O local é uma das 13 fontes naturais de água de Porto Alegre. A Vigilância da Qualidade das Águas monitora mensalmente esses locais, cujas análises atestam que essa água não atende aos padrões de potabilidade para consumo humano. Do número, apenas três estão próprias para o consumo. No entanto, a Secretaria Municipal de Saúde (SMS) reitera que a água proveniente de fontes não deve ser consumida. O leão da Carlos Trein, como outras nove, segue contaminada e muito procurada por moradores e pessoas da região.
– Sempre tomei essa água e nunca senti nada _ defende-se Valdir – Vejo muita gente pegar água daqui, inclusive carros de gente "bacana" que enche bombonas de água.
– Não recomendamos nenhuma fonte. A água da rede pública é de qualidade, não existe razão para as pessoas buscarem fontes alternativas.
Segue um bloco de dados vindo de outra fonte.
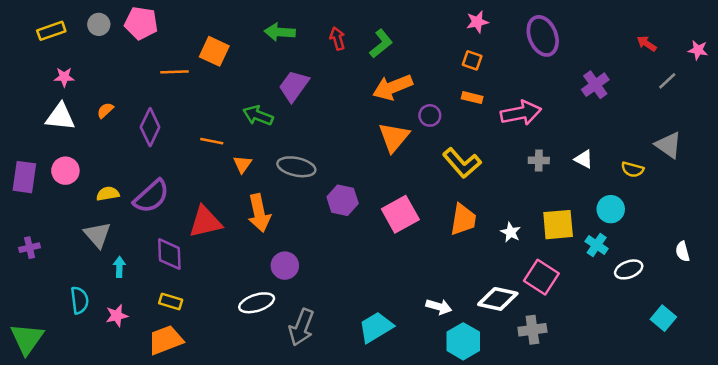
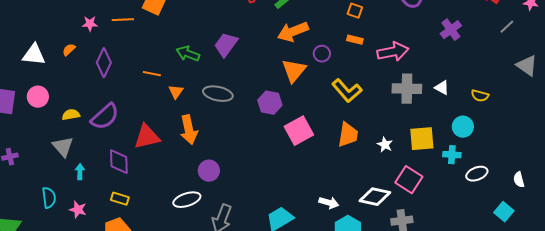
pink star: (64, 77) -> (90, 24), moved
purple trapezoid: (294, 86) -> (226, 45), moved
gray triangle: (668, 145) -> (527, 66), moved
gray cross: (539, 160) -> (407, 89), size x1.8
purple hexagon: (343, 200) -> (270, 103), moved
cyan cross: (597, 245) -> (452, 155), turned -30
white semicircle: (683, 251) -> (519, 180), moved
pink star: (117, 316) -> (78, 210), turned 30

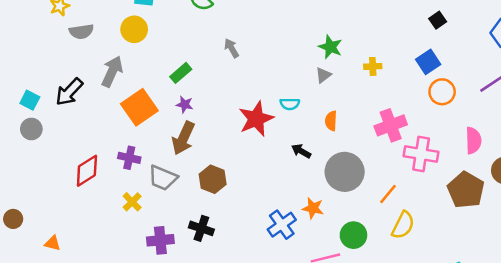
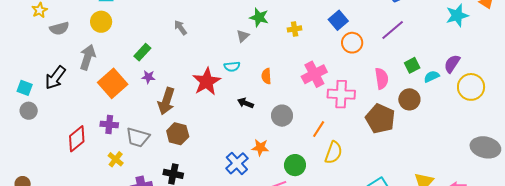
gray triangle: (323, 75) -> (243, 36), moved
brown arrow: (183, 138) -> (166, 101), moved
gray circle: (345, 172) -> (282, 116), size x0.7

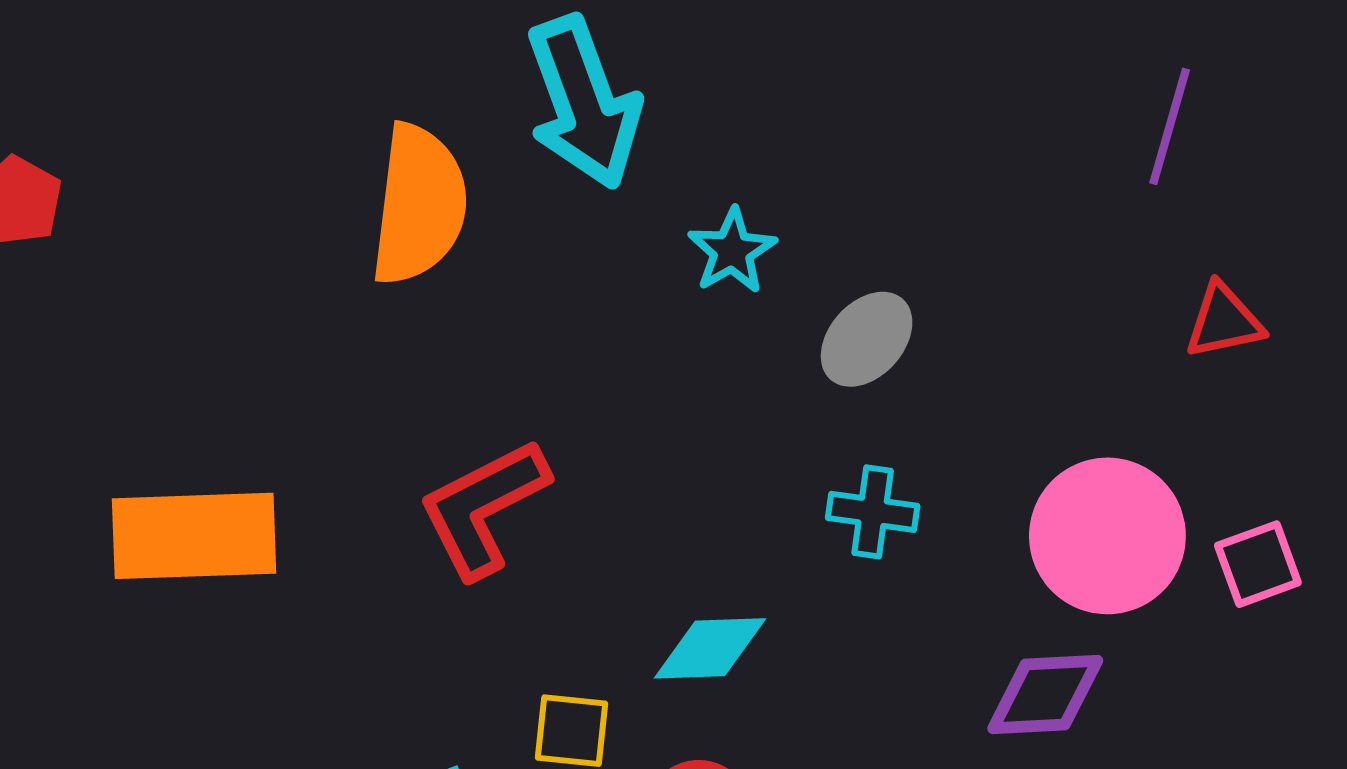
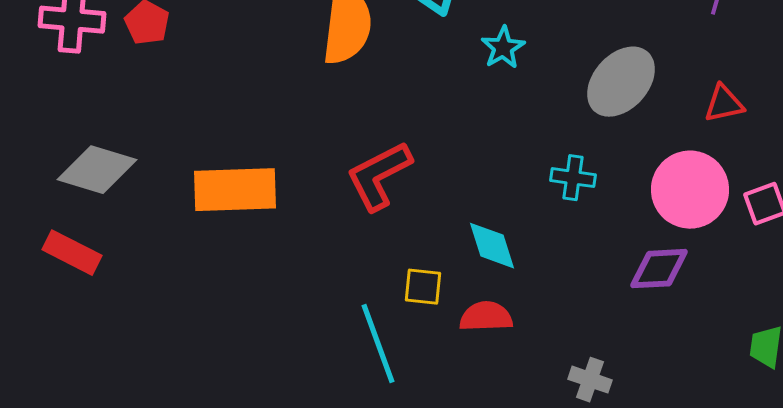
red triangle: (1224, 321) -> (724, 104), moved
gray ellipse: (867, 339) -> (621, 82), moved, size x1.5
cyan diamond: (710, 648) -> (492, 246), turned 74

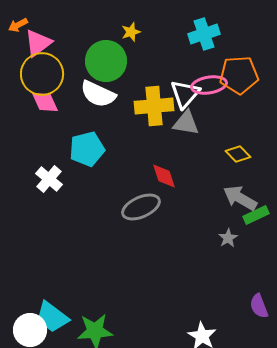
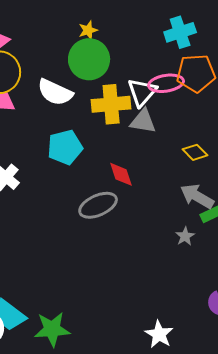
cyan cross: (204, 34) -> (180, 32), moved
green circle: (106, 61) -> (89, 59), moved
cyan pentagon: (87, 149) -> (65, 147), moved

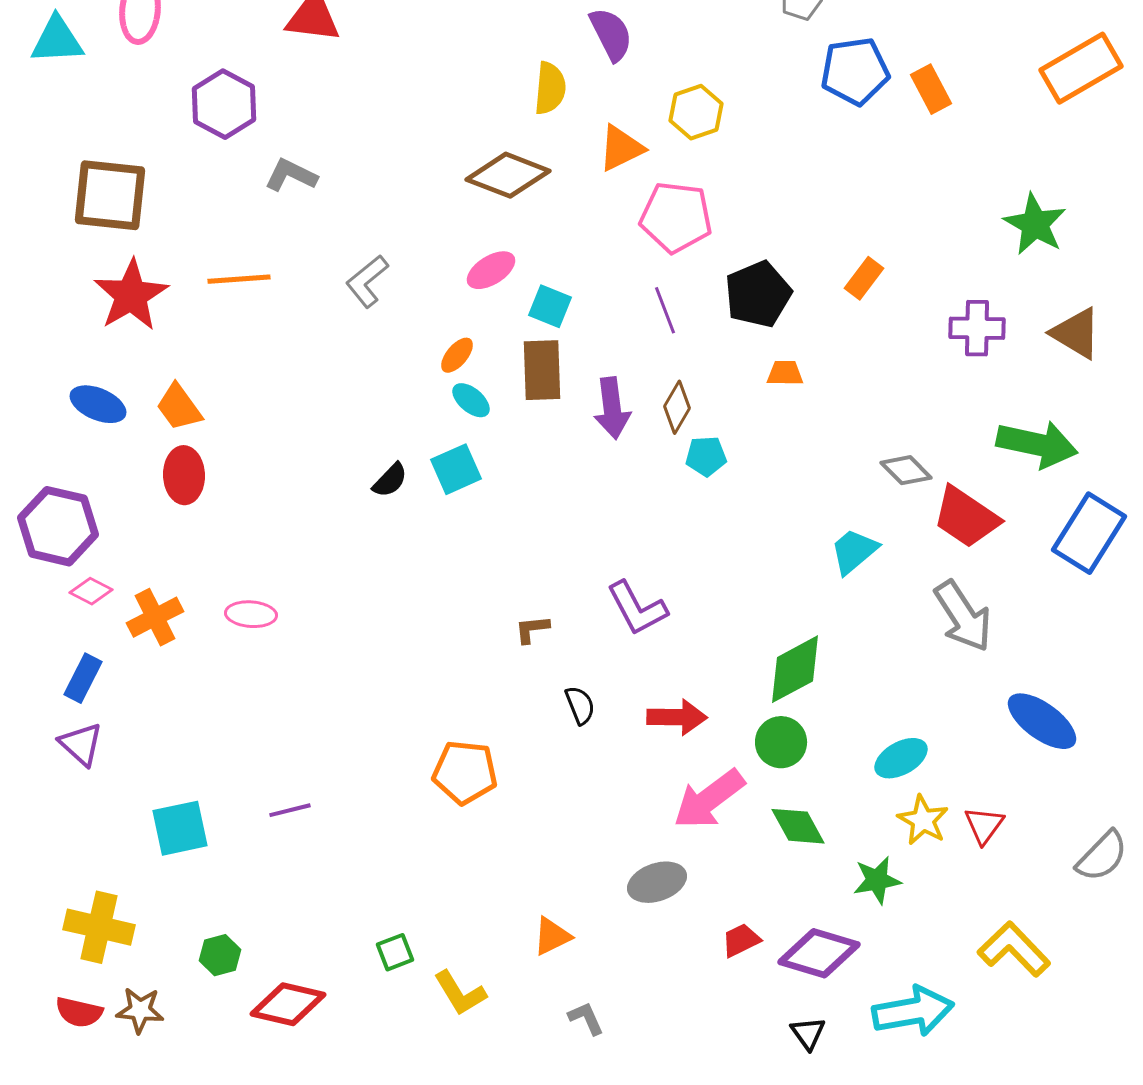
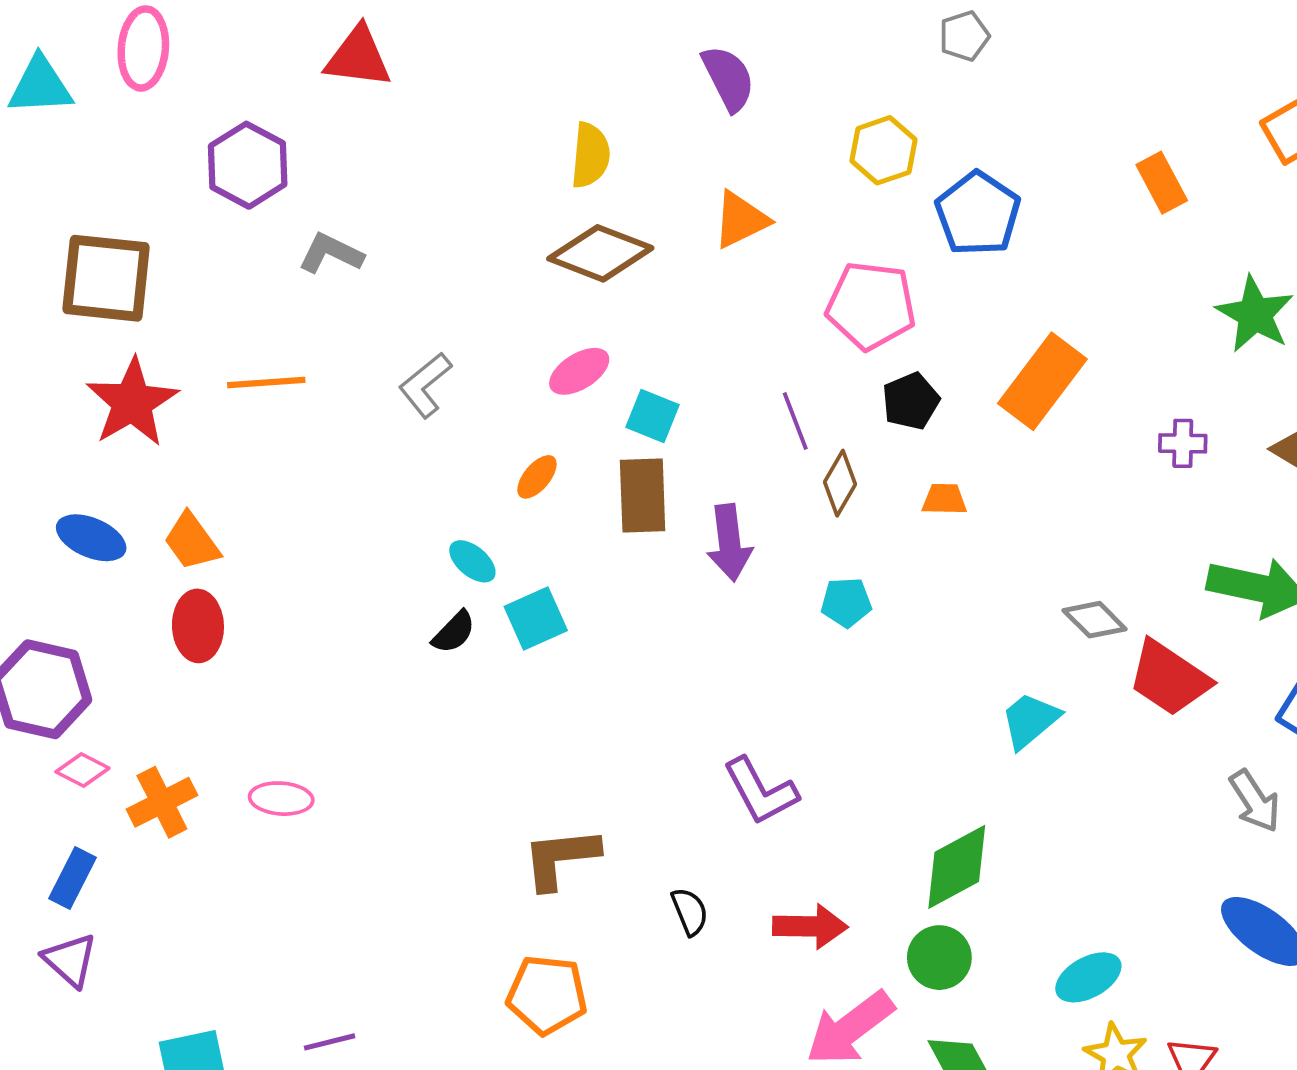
blue pentagon: (855, 71) -> (978, 214), moved, turned -30
yellow semicircle: (550, 88) -> (590, 155), moved
orange rectangle: (931, 89) -> (1162, 183), moved
yellow hexagon: (696, 112) -> (883, 150), moved
pink pentagon: (676, 217) -> (871, 306), moved
orange rectangle: (864, 278) -> (1042, 381), size x1.8
black pentagon: (758, 294) -> (911, 401), size x0.7
purple cross: (977, 328) -> (1183, 443), size x0.7
cyan ellipse: (471, 400) -> (472, 561), moved
brown diamond: (677, 407) -> (840, 483), moved
gray arrow: (963, 616) -> (1255, 801), moved, size x0.7
brown L-shape: (532, 629) -> (561, 858), moved, size x1.8

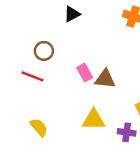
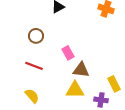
red line: (32, 76) -> (34, 66), moved
brown triangle: (105, 79) -> (81, 70), moved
Nas análises dessa fonte da Carlos Trein sempre aparece contaminação fecal. As pessoas precisam entender que essa água não serve para consumo – explica Rogério Balestrin, engenheiro químico da equipe da Vigilância.
No bairro Glória, a água que escorre por uma pedra ao lado da estátua de Nossa Senhora e passa por uma pequena mangueira é considerada sagrada por alguns fiéis. A Gruta Nossa Senhora de Lourdes, administrada pela Arquidiocese de Porto Alegre,é uma das três fontes da Capital em que a água é própria para o consumo. De acordo com Ricardo Paulino, missionário e zelador que mantém o local, a igreja contratou uma empresa especializada para fazer o tratamento da água, que inclui filtragem, aplicação de cloro e um técnico contratado para fazer os testes.
– Basicamente três tipos de público pegam a nossa água: os fiéis que acreditam no poder milagroso dela, as pessoas mais humildes das redondezas e Região Metropolitana de Porto Alegre, que em determinadas situações sofrem com a falta de água em suas casas, e pessoas mais abastadas que querem economizar – conta o Paulino.